Initialize a new LinearOperator
- property kraus_operators
A list of this operation’s Kraus operators as numpy arrays.
- classmethod from_kraus_operators(kraus_operators, basis='pp', evotype='default', state_space=None)
Create an operation by specifying its Kraus operators.
Parameters
- kraus_operatorslist
A list of numpy arrays, each of which specifyies a Kraus operator.
- basisstr or Basis, optional
The basis in which the created operator’s superoperator representation is in.

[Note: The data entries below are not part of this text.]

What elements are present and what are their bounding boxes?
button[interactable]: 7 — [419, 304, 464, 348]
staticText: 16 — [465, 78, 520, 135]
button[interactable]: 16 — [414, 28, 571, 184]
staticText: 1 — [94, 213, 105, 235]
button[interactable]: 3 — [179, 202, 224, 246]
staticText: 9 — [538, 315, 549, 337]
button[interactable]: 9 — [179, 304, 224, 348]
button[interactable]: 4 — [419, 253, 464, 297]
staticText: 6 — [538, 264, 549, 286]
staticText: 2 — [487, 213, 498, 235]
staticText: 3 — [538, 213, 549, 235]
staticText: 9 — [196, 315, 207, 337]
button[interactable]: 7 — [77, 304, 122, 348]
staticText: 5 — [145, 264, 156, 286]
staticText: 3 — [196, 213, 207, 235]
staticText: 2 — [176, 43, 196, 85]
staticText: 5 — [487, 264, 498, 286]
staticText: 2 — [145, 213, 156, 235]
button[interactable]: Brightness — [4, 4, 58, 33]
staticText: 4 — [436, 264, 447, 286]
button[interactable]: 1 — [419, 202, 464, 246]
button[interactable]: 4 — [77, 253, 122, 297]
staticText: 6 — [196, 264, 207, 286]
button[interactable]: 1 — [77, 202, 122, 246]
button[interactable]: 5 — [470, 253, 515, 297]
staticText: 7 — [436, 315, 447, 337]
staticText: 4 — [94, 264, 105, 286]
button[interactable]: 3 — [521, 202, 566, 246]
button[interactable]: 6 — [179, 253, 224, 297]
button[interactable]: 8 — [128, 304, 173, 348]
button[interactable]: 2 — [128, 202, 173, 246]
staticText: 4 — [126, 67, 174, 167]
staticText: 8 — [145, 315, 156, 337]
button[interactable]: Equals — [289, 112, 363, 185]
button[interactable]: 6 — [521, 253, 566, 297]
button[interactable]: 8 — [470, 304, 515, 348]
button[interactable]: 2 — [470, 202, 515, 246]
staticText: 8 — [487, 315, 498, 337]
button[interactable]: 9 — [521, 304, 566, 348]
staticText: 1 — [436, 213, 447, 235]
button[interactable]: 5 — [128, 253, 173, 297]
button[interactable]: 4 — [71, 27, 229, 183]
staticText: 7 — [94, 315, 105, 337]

- evotypeEvotype or str, optional
The evolution type. The special value “default” is equivalent to specifying the value of pygsti.evotypes.Evotype.default_evotype.

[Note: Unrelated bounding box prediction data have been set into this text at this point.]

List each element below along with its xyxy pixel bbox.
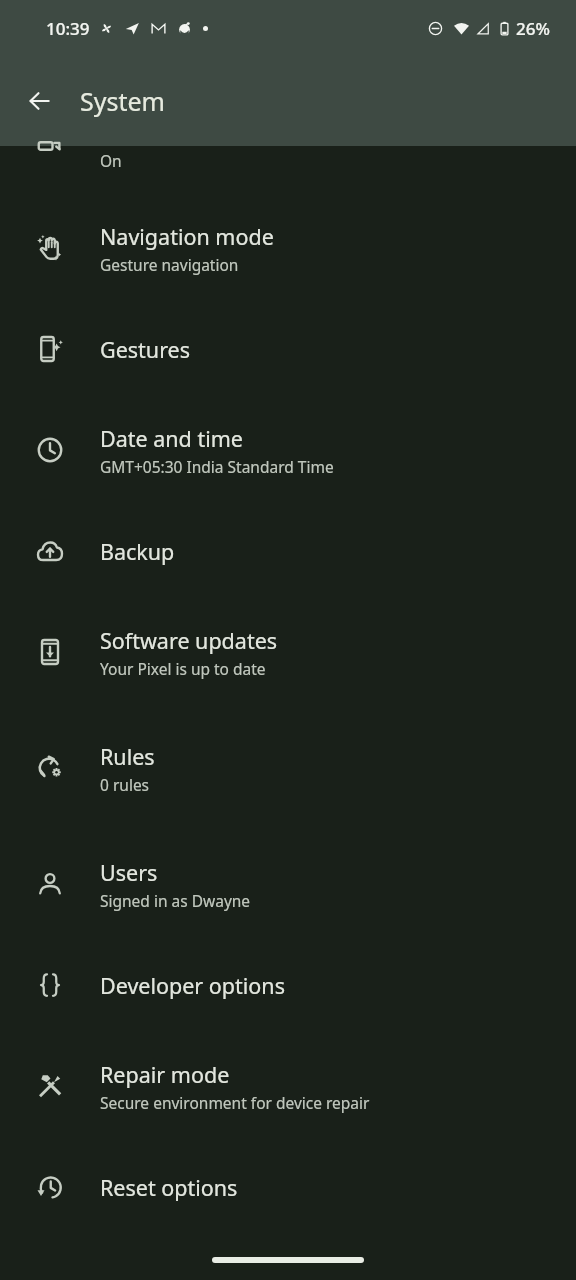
staticText: Backup [100, 537, 175, 566]
staticText: Your Pixel is up to date [100, 658, 266, 679]
staticText: Signed in as Dwayne [100, 890, 251, 911]
button[interactable]: Gestures [0, 306, 576, 392]
button[interactable]: Users [0, 826, 576, 942]
staticText: Users [100, 858, 158, 887]
button[interactable]: Back [0, 56, 80, 146]
staticText: Gesture navigation [100, 254, 239, 275]
staticText: Software updates [100, 626, 278, 655]
button[interactable]: Rules [0, 710, 576, 826]
staticText: GMT+05:30 India Standard Time [100, 456, 334, 477]
button[interactable]: On [0, 146, 576, 190]
staticText: On [100, 150, 122, 171]
button[interactable]: Date and time [0, 392, 576, 508]
staticText: Gestures [100, 335, 190, 364]
staticText: Rules [100, 742, 155, 771]
button[interactable]: Reset options [0, 1144, 576, 1230]
staticText: Secure environment for device repair [100, 1092, 370, 1113]
staticText: 0 rules [100, 774, 150, 795]
staticText: System [80, 84, 165, 118]
button[interactable]: Repair mode [0, 1028, 576, 1144]
staticText: Repair mode [100, 1060, 230, 1089]
button[interactable]: Navigation mode [0, 190, 576, 306]
staticText: 26% [516, 17, 550, 40]
staticText: Reset options [100, 1173, 238, 1202]
button[interactable]: Developer options [0, 942, 576, 1028]
button[interactable]: Backup [0, 508, 576, 594]
staticText: Date and time [100, 424, 243, 453]
staticText: 10:39 [46, 17, 90, 40]
button[interactable]: Software updates [0, 594, 576, 710]
staticText: Developer options [100, 971, 285, 1000]
staticText: Navigation mode [100, 222, 274, 251]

- state_spaceStateSpace, optional
The state space for this operation. If None a default state space with the appropriate number of qubits is used.
- classmethod quick_init(unitary_mx, superop_mx, basis, evotype, state_space)
- to_dense(on_space='minimal')
Return the dense array used to represent this operation within its evolution type.
Note: for efficiency, this doesn’t copy the underlying data, so the caller should copy this data before modifying it.
Parameters
- on_space{‘minimal’, ‘Hilbert’, ‘HilbertSchmidt’}
The space that the returned dense operation acts upon. For unitary matrices and bra/ket vectors, use ‘Hilbert’. For superoperator matrices and super-bra/super-ket vectors use ‘HilbertSchmidt’. ‘minimal’ means that ‘Hilbert’ is used if possible given this operator’s evolution type, and otherwise ‘HilbertSchmidt’ is used.
Returns
numpy.ndarray
- to_memoized_dict(mmg_memo)
Create a serializable dict with references to other objects in the memo.
Parameters
- mmg_memo: dict
Memo dict from a ModelMemberGraph, i.e. keys are object ids and values are ModelMemberGraphNodes (which contain the serialize_id). This is NOT the same as other memos in ModelMember (e.g. copy, allocate_gpindices, etc.).
Returns
- mm_dict: dict
A dict representation of this ModelMember ready for serialization This must have at least the following fields: module, class, submembers, params, state_space, evotype Additional fields may be added by derived classes.